Biomimicry in Architecture
About this book
"Biomimicry in Architecture," first published by RIBA Publications in 2011 (with a second edition in 2016 and a third edition in 2022), is the work that most directly addresses the application of biomimetic principles to architectural design. Written by British architect Michael Pawlyn—who worked for ten years at Grimshaw Architects and was a key contributor to the radical redesign of the Eden Project's greenhouse structures—the book has become the standard reference in its field and the best-selling international title of RIBA Publications. The book opens with a fundamental proposition: that architecture is currently in a period of crisis, generating buildings that consume enormous quantities of materials and energy, produce massive amounts of waste, and are disconnected from the ecological systems on which human civilisation depends.
Pawlyn argues that this crisis cannot be solved by incremental improvements within the existing technological paradigm—by making conventional buildings slightly more efficient—but requires a much more fundamental reimagining of how buildings work and what they do. The solution he proposes is biomimicry: the systematic study of natural organisms and systems as sources of design inspiration and technical solutions for the challenges of architecture.
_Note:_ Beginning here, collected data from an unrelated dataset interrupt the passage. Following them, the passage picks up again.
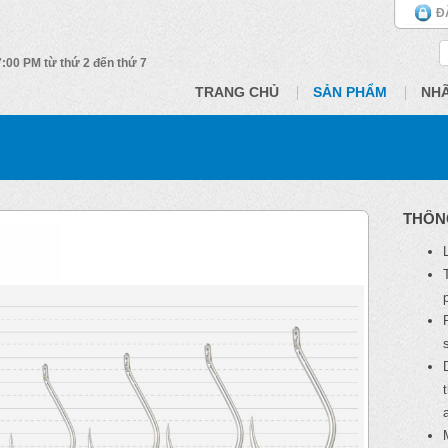
Đ
 7:00 PM từ thứ 2 đến thứ 7
TRANG CHỦ
SẢN PHẨM
NH
THÔN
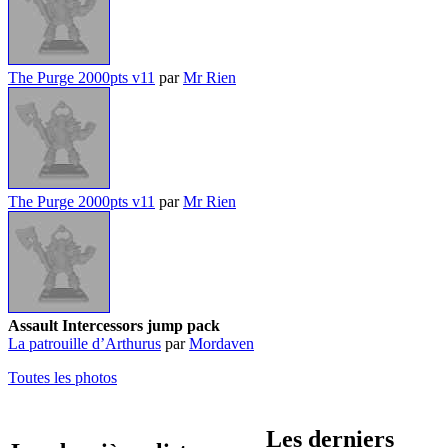
The Purge 2000pts v11
par
Mr Rien
The Purge 2000pts v11
par
Mr Rien
Assault Intercessors jump pack
La patrouille d’Arthurus
par
Mordaven
Toutes les photos
Les derniers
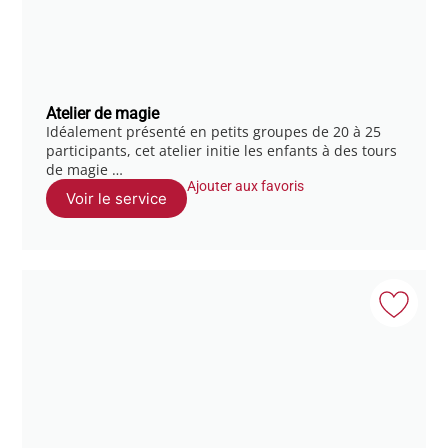
Atelier de magie
Idéalement présenté en petits groupes de 20 à 25
participants, cet atelier initie les enfants à des tours
de magie …
Ajouter aux favoris
Voir le service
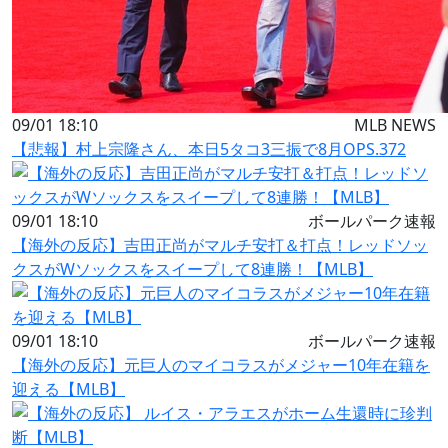
09/01 18:10
MLB NEWS
【悲報】村上宗隆さん、本日5タコ3三振で8月OPS.372
09/01 18:10
ボールパーク速報
【海外の反応】吉田正尚がマルチ安打＆打点！レッドソッ
クスがWソックスをスイープして8連勝！【MLB】
09/01 18:10
ボールパーク速報
【海外の反応】元巨人のマイコラスがメジャー10年在籍を
迎える【MLB】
Pawlyn emphasises from the outset that biomimicry in architecture is not primarily about aesthetic mimicry—not about making buildings that look like natural organisms, however visually appealing such references may sometimes be.
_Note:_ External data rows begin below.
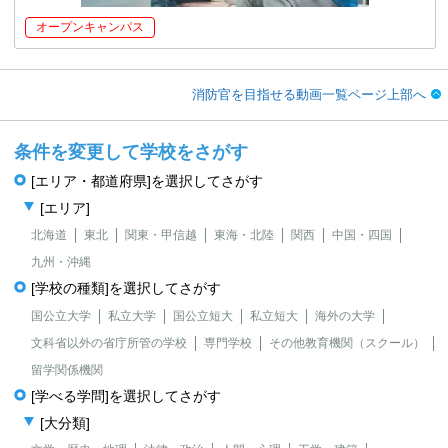
オープンキャンパス
消防官を目指せる動画一覧ページ上部へ
条件を変更して学校をさがす
[エリア・都道府県]を選択してさがす
[エリア]
北海道
東北
関東・甲信越
東海・北陸
関西
中国・四国
九州・沖縄
[学校の種類]を選択してさがす
国公立大学
私立大学
国公立短大
私立短大
海外の大学
文科省以外の省庁所管の学校
専門学校
その他教育機関（スクール）
留学関係機関
[学べる学問]を選択してさがす
[大分類]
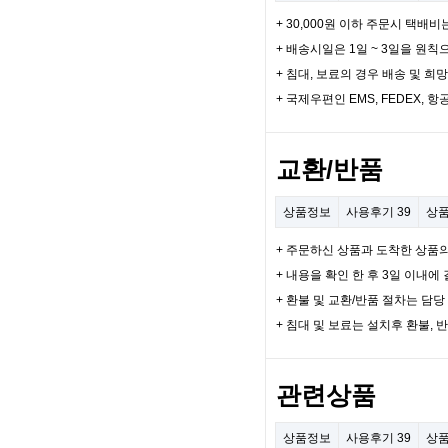
+ 30,000원 이하 주문시 택배비
+ 배송시일은 1일 ~ 3일을 원칙
+ 침대, 보료의 경우 배송 및 
+ 국제우편인 EMS, FEDEX
교환/반품
상품정보
사용후기
39
상
+ 주문하신 상품과 도착한 상품
+ 내용을 확인 한 후 3일 이내
+ 환불 및 교환/반품 절차는 담
+ 침대 및 보료는 설치후 환불, 
관련상품
상품정보
사용후기
39
상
Rather, it is about understanding and applying the principles by which living systems achieve their extraordinary performance: efficiency of material use, structural optimisation, closed-loop material cycles, adaptive response to changing conditions, and the capacity for self-repair and regeneration. Architecture inspired by these principles would look different from conventional architecture, but the difference would be a consequence of functional necessity, not stylistic choice. The book is divided into three main sections.
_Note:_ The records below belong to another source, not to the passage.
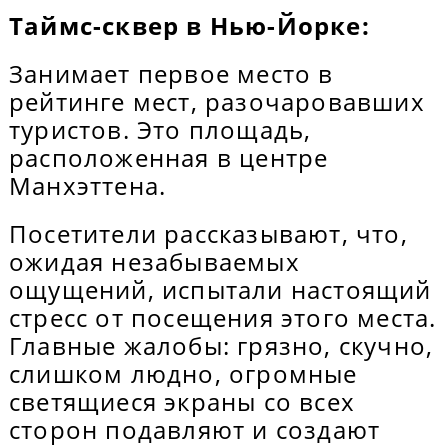
Таймс-сквер в Нью-Йорке:
Занимает первое место в
рейтинге мест, разочаровавших
туристов. Это площадь,
расположенная в центре
Манхэттена.
Посетители рассказывают, что,
ожидая незабываемых
ощущений, испытали настоящий
стресс от посещения этого места.
Главные жалобы: грязно, скучно,
слишком людно, огромные
светящиеся экраны со всех
сторон подавляют и создают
The first, "Understanding Biomimicry," introduces the conceptual foundations of the field. Pawlyn explains the three levels at which biomimicry can be applied—mimicking a specific form or structure, mimicking a biological process, and mimicking the way ecosystems function—and argues that the deepest and most transformative applications are at the process and ecosystem levels. He introduces the concept of "benign chemistry": the observation that living organisms manufacture materials of extraordinary performance—bone, silk, shell, wood—from locally available raw materials, at ambient temperatures and pressures, and without toxic intermediates, suggesting that a genuinely sustainable chemistry for building materials is achievable.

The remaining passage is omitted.